### Problem requirements
Your answer should hold all lines of the entries that include the word "Tapa".

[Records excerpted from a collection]

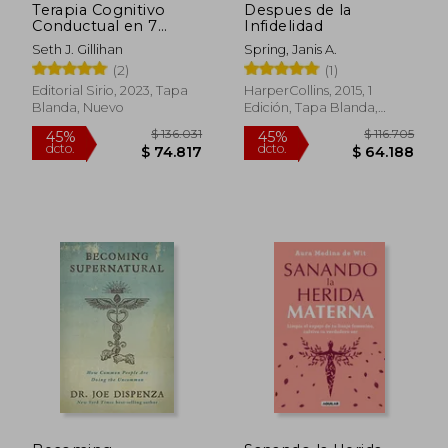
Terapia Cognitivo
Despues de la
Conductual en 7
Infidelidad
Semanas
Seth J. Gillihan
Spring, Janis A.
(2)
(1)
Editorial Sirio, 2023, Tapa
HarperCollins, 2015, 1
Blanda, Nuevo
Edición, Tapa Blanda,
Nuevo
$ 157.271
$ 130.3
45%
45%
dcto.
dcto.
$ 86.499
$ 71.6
---
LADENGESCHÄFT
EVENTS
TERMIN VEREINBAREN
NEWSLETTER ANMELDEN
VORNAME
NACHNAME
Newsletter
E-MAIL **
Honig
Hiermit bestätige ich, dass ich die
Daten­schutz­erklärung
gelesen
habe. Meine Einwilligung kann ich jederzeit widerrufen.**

### Your response
Editorial Sirio, 2023, Tapa
Edición, Tapa Blanda,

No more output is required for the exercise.